It was over so quickly! Earth records its shortest day ever with 1.59 milliseconds less than the 24-hour rotation
Planet Earth has recorded its shortest day since records began.
The 1.59 milliseconds snipped from the usual 24-hour rotation on June 29 raises the prospect of a leap second having to occur to keep the clocks aligned. It would be the first time that world clocks would be sped up.
Earth’s rotation has been known to slow down, with 27 leap seconds needed to maintain accurate atomic time since the 1970s.
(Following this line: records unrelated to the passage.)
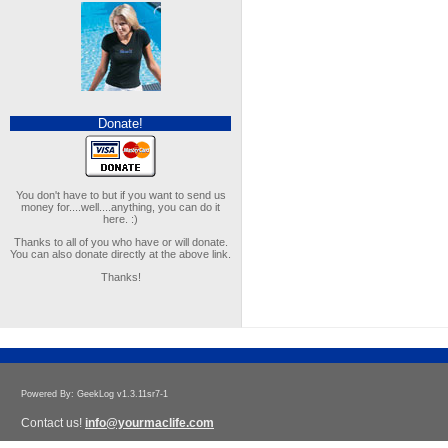
Donate!
You don't have to but if you want to send us
money for....well....anything, you can do it
here. :)
Thanks to all of you who have or will donate.
You can also donate directly at the above link.
Thanks!
Powered By: GeekLog v1.3.11sr7-1
Contact us!
info@yourmaclife.com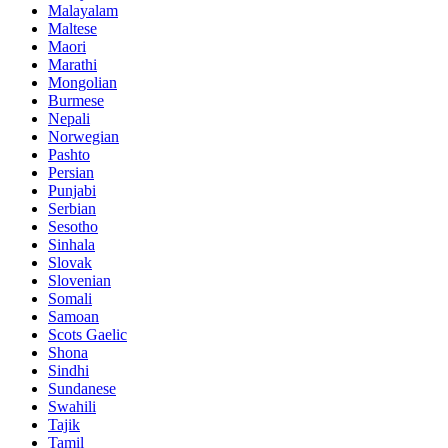
Malayalam
Maltese
Maori
Marathi
Mongolian
Burmese
Nepali
Norwegian
Pashto
Persian
Punjabi
Serbian
Sesotho
Sinhala
Slovak
Slovenian
Somali
Samoan
Scots Gaelic
Shona
Sindhi
Sundanese
Swahili
Tajik
Tamil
The last was on New Year’s Eve 2016, when clocks stopped for a second to allow the Earth to catch up.
Other factors can impact the length of days on Earth, including the accumulation of snow on the mountains of the northern hemisphere in winter, and then its melting in summer.
But since 2020, this phenomenon has reversed – the previous fastest day was -1.47 milliseconds on July 19 of that year. Humans cannot detect the change, but it could affect satellites and navigation systems.
Experts say the “Chandler Wobble” – a change in the Earth’s rotation on its axis – could be to blame. Dr Leonid Zotov, of the Sternberg Astronomical Institute in Moscow, said: “Normal oscillation amplitude is about four meters on the Earth’s surface, but from 2017 to 2020 it disappeared.”
Experts say the ‘Chandler Wobble’ – a change in the Earth’s rotation on its axis – could be to blame
Other factors can influence the length of Earth days, including the accumulation of snow on the mountains of the northern hemisphere in winter, and then its melting in summer.
Global warming is also considered to have an effect by melting ice and snow at a faster rate.
The International Earth Rotation Service in Paris monitors the rotation of the planet and will advise countries when leap seconds should be added or removed, giving them six months notice.